As I’ve been writing about and talking about for years we all know that Artificial Intelligence (AI) is getting better at creating synthetic content and that one day most content, from art, articles, blogs, books, and games to video and beyond, will be made by AI. Most of these AI’s use something called “Transformers” to generate their content, in other words they use one input such as text and “transform” it into another such as an image or video.
Recently Facebook owner Meta caused a storm when they showed off their new Text-to-Video system, but what was overlooked by many in the mainstream media was another tool of theirs – Text-to-Audio that can generate sounds from a text prompt.
The Future of Synthetic Content keynote, by Matthew Griffin
AudioGen, an AI worked on by Meta and the Hebrew University of Jerusalem, turns text prompts such as “whistling with wind blowing” into an audio file that sounds like the scenario described. It is the sound-based equivalent of popular AI-based systems that generate images from text prompts, such as DALL-E or Midjourney, and that have captured the public imagination.
AudioGen uses a language AI model to help it understand the string of text it is given, then isolates the relevant parts of that text. Those parts are then used by the AI to generate noises – learned from 10 data sets of common sounds, totalling around 4000 hours of training data. Given a small snippet of music, the model can also generate a longer music track.
“The model can generate a wide variety of audio: ambient sounds, sound events and their compositions,” says Felix Kreuk at Meta AI.
The language model strips out extraneous words, such as prepositions, to identify the items in a scene that are likely to generate sound – for instance, “a dog barking in a park” becomes “dog, bark, park.” A separate model then generates the audio using these key elements.
Hear it for yourself
The quality of the audio created, and the accuracy with which it captures the text prompt, has been measured by people employed through Amazon’s Mechanical Turk platform. The overall quality for the sounds generated by AudioGen was rated at around 70 per cent, compared with 65 per cent for a competing project, Diffsound.
“I think it works very well,” says Mark Plumbley at the University of Surrey, UK, who sees potential uses in video games. Likewise, Plumbley can foresee a future in which TV and movie scores are created using generative models.

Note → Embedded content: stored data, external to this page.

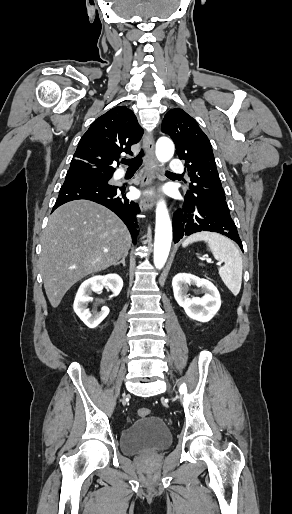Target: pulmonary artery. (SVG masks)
<instances>
[{
  "mask_svg": "<svg viewBox=\"0 0 292 514\" xmlns=\"http://www.w3.org/2000/svg\"><path fill=\"white\" fill-rule=\"evenodd\" d=\"M169 169L172 171V172H182L183 169H184V164L182 161H172L170 164H169ZM122 175V174H120Z\"/></svg>",
  "mask_w": 292,
  "mask_h": 514,
  "instance_id": "1",
  "label": "pulmonary artery"
}]
</instances>
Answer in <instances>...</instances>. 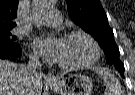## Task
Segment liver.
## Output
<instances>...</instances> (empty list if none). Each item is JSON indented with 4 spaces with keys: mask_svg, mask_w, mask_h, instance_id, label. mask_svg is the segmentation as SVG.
Masks as SVG:
<instances>
[{
    "mask_svg": "<svg viewBox=\"0 0 135 95\" xmlns=\"http://www.w3.org/2000/svg\"><path fill=\"white\" fill-rule=\"evenodd\" d=\"M42 76L30 79L25 66L0 60V95H41Z\"/></svg>",
    "mask_w": 135,
    "mask_h": 95,
    "instance_id": "1",
    "label": "liver"
}]
</instances>
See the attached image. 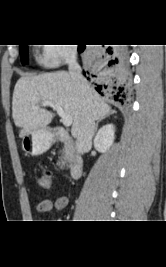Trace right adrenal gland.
Masks as SVG:
<instances>
[{
  "instance_id": "right-adrenal-gland-1",
  "label": "right adrenal gland",
  "mask_w": 166,
  "mask_h": 267,
  "mask_svg": "<svg viewBox=\"0 0 166 267\" xmlns=\"http://www.w3.org/2000/svg\"><path fill=\"white\" fill-rule=\"evenodd\" d=\"M115 112L114 111H111V114H114ZM107 116L109 115H106L105 117L101 118L100 120L97 121L96 125H95V132L97 131L98 129V126H99V123L104 120Z\"/></svg>"
}]
</instances>
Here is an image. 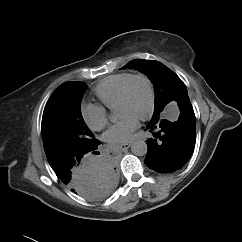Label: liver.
Wrapping results in <instances>:
<instances>
[{
    "label": "liver",
    "mask_w": 242,
    "mask_h": 242,
    "mask_svg": "<svg viewBox=\"0 0 242 242\" xmlns=\"http://www.w3.org/2000/svg\"><path fill=\"white\" fill-rule=\"evenodd\" d=\"M104 186L105 181H100L97 177L89 182H86L77 193L87 198H93L100 195Z\"/></svg>",
    "instance_id": "obj_1"
}]
</instances>
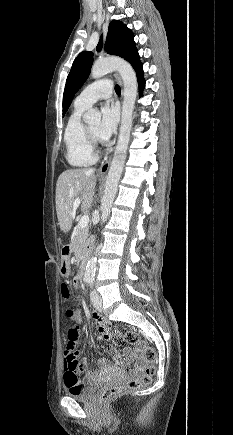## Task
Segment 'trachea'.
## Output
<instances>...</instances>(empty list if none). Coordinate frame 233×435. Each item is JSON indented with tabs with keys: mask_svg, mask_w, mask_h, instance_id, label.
I'll use <instances>...</instances> for the list:
<instances>
[{
	"mask_svg": "<svg viewBox=\"0 0 233 435\" xmlns=\"http://www.w3.org/2000/svg\"><path fill=\"white\" fill-rule=\"evenodd\" d=\"M115 92L116 93H120L121 92V88L118 84L115 85Z\"/></svg>",
	"mask_w": 233,
	"mask_h": 435,
	"instance_id": "1",
	"label": "trachea"
}]
</instances>
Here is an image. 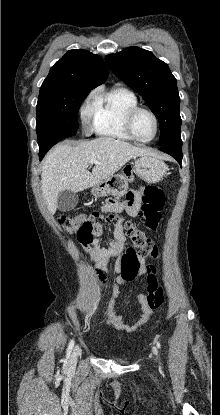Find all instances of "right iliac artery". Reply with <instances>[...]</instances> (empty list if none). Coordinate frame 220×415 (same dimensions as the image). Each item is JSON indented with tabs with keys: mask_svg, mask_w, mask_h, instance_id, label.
Segmentation results:
<instances>
[{
	"mask_svg": "<svg viewBox=\"0 0 220 415\" xmlns=\"http://www.w3.org/2000/svg\"><path fill=\"white\" fill-rule=\"evenodd\" d=\"M73 346H74V341H73V340H71V341L69 342V345H68V348H67V359L69 358V356H70V354H71V352H72Z\"/></svg>",
	"mask_w": 220,
	"mask_h": 415,
	"instance_id": "right-iliac-artery-1",
	"label": "right iliac artery"
}]
</instances>
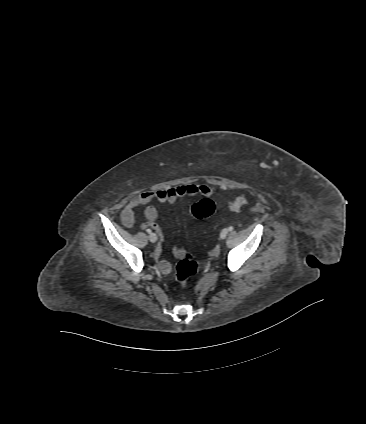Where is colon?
I'll use <instances>...</instances> for the list:
<instances>
[{"instance_id": "1", "label": "colon", "mask_w": 366, "mask_h": 424, "mask_svg": "<svg viewBox=\"0 0 366 424\" xmlns=\"http://www.w3.org/2000/svg\"><path fill=\"white\" fill-rule=\"evenodd\" d=\"M247 203V195L241 194L234 201L229 203V210L232 212L239 211ZM215 204L211 199L205 198L195 203L190 210L193 217L197 219H205L213 214ZM197 272V263L189 252L180 255L175 267V278L182 288H185L188 279Z\"/></svg>"}]
</instances>
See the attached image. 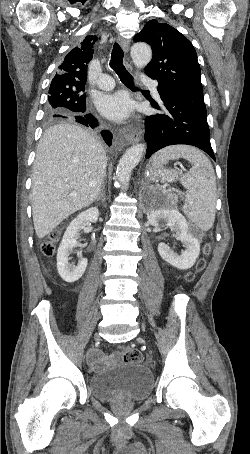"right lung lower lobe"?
Here are the masks:
<instances>
[{
  "mask_svg": "<svg viewBox=\"0 0 250 454\" xmlns=\"http://www.w3.org/2000/svg\"><path fill=\"white\" fill-rule=\"evenodd\" d=\"M86 108L79 113H75L72 116H64V118H75L78 123H81L85 126H91L92 128L98 126L97 119L92 114H84ZM103 139L110 146L112 143V134L108 130H103L101 132Z\"/></svg>",
  "mask_w": 250,
  "mask_h": 454,
  "instance_id": "98d812e1",
  "label": "right lung lower lobe"
}]
</instances>
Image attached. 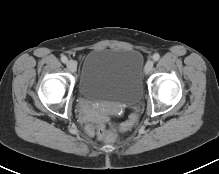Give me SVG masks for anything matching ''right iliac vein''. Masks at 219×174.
Returning a JSON list of instances; mask_svg holds the SVG:
<instances>
[{"label":"right iliac vein","instance_id":"1","mask_svg":"<svg viewBox=\"0 0 219 174\" xmlns=\"http://www.w3.org/2000/svg\"><path fill=\"white\" fill-rule=\"evenodd\" d=\"M67 68L70 72L74 73L77 69V63L74 60H69L67 62Z\"/></svg>","mask_w":219,"mask_h":174}]
</instances>
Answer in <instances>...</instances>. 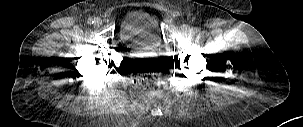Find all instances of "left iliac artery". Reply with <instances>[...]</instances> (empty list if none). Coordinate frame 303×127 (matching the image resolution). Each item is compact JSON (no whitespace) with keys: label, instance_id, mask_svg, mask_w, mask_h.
Returning a JSON list of instances; mask_svg holds the SVG:
<instances>
[{"label":"left iliac artery","instance_id":"left-iliac-artery-1","mask_svg":"<svg viewBox=\"0 0 303 127\" xmlns=\"http://www.w3.org/2000/svg\"><path fill=\"white\" fill-rule=\"evenodd\" d=\"M192 32L195 34L198 32V30L196 28L192 29Z\"/></svg>","mask_w":303,"mask_h":127}]
</instances>
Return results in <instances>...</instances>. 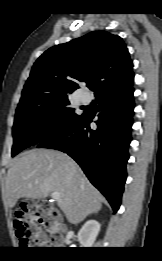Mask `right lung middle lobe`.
<instances>
[{
  "label": "right lung middle lobe",
  "instance_id": "1",
  "mask_svg": "<svg viewBox=\"0 0 162 261\" xmlns=\"http://www.w3.org/2000/svg\"><path fill=\"white\" fill-rule=\"evenodd\" d=\"M80 116L70 107L68 96L40 95L21 101L13 125L12 156L65 129Z\"/></svg>",
  "mask_w": 162,
  "mask_h": 261
}]
</instances>
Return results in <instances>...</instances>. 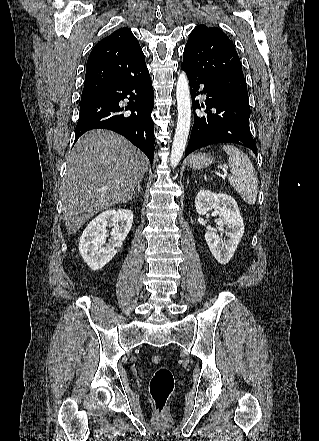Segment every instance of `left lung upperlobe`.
Returning <instances> with one entry per match:
<instances>
[{"label": "left lung upper lobe", "mask_w": 319, "mask_h": 441, "mask_svg": "<svg viewBox=\"0 0 319 441\" xmlns=\"http://www.w3.org/2000/svg\"><path fill=\"white\" fill-rule=\"evenodd\" d=\"M183 64L223 83L236 96L249 103L237 51L221 29L206 25L196 26L185 46Z\"/></svg>", "instance_id": "1"}]
</instances>
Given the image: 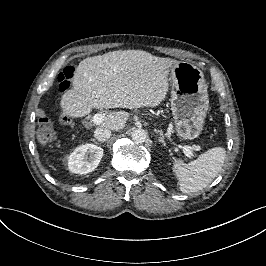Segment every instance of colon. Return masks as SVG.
Wrapping results in <instances>:
<instances>
[{
  "instance_id": "5ec220e1",
  "label": "colon",
  "mask_w": 266,
  "mask_h": 266,
  "mask_svg": "<svg viewBox=\"0 0 266 266\" xmlns=\"http://www.w3.org/2000/svg\"><path fill=\"white\" fill-rule=\"evenodd\" d=\"M75 67L73 65L66 66L59 76L60 89L66 92L70 85L69 82L74 76ZM37 128V138L43 143H49L55 138L54 122L51 117L43 116L38 119ZM204 134L208 135L210 133V127L205 126Z\"/></svg>"
}]
</instances>
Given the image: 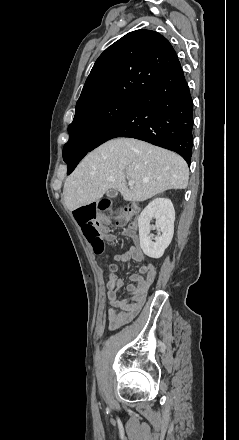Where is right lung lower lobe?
I'll return each instance as SVG.
<instances>
[{
  "label": "right lung lower lobe",
  "instance_id": "right-lung-lower-lobe-1",
  "mask_svg": "<svg viewBox=\"0 0 239 440\" xmlns=\"http://www.w3.org/2000/svg\"><path fill=\"white\" fill-rule=\"evenodd\" d=\"M193 101L180 62L161 80L138 96L124 114L86 151L68 149L63 157L68 174L91 150L116 137H131L172 150L191 163Z\"/></svg>",
  "mask_w": 239,
  "mask_h": 440
}]
</instances>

At present, AudioGen can’t differentiate between “a dog barks then a child laughs” and “a child laughs then a dog barks,” meaning it can’t sequence sounds through time – yet. “We are working on implementing better data augmentation techniques to handle these obstacles,” says Kreuk.
There could be other issues with models like this. Plumbley wonders who would own the rights for the generated audio, which would be important if the sounds made were used commercially.

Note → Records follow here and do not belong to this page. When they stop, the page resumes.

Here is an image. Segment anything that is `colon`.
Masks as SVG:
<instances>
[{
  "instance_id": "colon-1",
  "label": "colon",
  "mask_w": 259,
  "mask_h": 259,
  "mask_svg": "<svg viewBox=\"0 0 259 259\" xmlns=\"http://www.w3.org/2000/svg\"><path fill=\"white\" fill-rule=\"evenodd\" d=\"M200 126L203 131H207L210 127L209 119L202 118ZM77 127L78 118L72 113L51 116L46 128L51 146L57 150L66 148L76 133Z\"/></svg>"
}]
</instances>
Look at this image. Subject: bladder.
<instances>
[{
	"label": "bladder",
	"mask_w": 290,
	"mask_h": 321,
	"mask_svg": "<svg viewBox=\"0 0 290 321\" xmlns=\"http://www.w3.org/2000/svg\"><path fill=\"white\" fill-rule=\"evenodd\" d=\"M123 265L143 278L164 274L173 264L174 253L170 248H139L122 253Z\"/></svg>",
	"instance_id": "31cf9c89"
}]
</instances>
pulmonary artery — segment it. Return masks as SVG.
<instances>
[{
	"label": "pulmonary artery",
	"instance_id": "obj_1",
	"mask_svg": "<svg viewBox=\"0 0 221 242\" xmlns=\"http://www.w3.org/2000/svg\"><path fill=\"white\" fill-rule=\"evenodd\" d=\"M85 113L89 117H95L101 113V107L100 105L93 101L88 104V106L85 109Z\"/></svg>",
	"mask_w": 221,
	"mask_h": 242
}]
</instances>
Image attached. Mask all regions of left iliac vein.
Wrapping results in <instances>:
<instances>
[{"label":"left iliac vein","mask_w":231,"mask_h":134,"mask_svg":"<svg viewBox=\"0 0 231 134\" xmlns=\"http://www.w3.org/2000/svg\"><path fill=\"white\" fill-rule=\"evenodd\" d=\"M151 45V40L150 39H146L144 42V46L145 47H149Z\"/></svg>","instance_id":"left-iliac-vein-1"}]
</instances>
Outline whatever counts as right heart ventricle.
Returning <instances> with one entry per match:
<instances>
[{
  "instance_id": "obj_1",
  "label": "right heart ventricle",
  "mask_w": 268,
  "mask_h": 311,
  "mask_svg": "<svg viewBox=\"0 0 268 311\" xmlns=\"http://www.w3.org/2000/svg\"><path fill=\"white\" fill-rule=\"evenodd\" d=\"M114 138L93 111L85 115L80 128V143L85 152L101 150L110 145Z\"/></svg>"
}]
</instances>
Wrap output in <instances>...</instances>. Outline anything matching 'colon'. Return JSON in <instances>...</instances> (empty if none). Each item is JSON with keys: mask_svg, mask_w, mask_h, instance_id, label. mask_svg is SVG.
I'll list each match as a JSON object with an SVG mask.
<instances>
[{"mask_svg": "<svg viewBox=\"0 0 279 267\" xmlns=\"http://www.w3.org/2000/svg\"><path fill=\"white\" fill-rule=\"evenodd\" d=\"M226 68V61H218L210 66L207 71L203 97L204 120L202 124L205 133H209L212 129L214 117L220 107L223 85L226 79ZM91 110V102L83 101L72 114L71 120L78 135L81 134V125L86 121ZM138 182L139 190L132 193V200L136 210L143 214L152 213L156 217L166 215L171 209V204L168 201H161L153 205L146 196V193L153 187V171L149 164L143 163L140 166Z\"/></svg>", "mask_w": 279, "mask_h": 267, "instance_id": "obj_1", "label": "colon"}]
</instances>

How realistic the sounds are is also up for debate.
“We’re seeing more and more applications of sequence-to-sequence transformation – such as Text-to-Image, Text-to-Video and now Text-to-Audio – and they all share the same lack of physical grounding,” says Roger Moore at the University of Sheffield, UK. This means the output of these models can be dreamlike, rather than being strongly tied to reality.
Until that changes, and generative models are able to accurately represent what happens in reality, the media they produce will always lack some utility, says Moore.
“What we’re seeing right now is the first steps in this direction using massive data sets, but we still have a long way to go,” he adds.
Although from my lofty observation point I’m seeing this “long way to go” happening faster and faster so while yes it will be a long journey as we’ve seen elsewhere “tomorrow” is closer than you might think.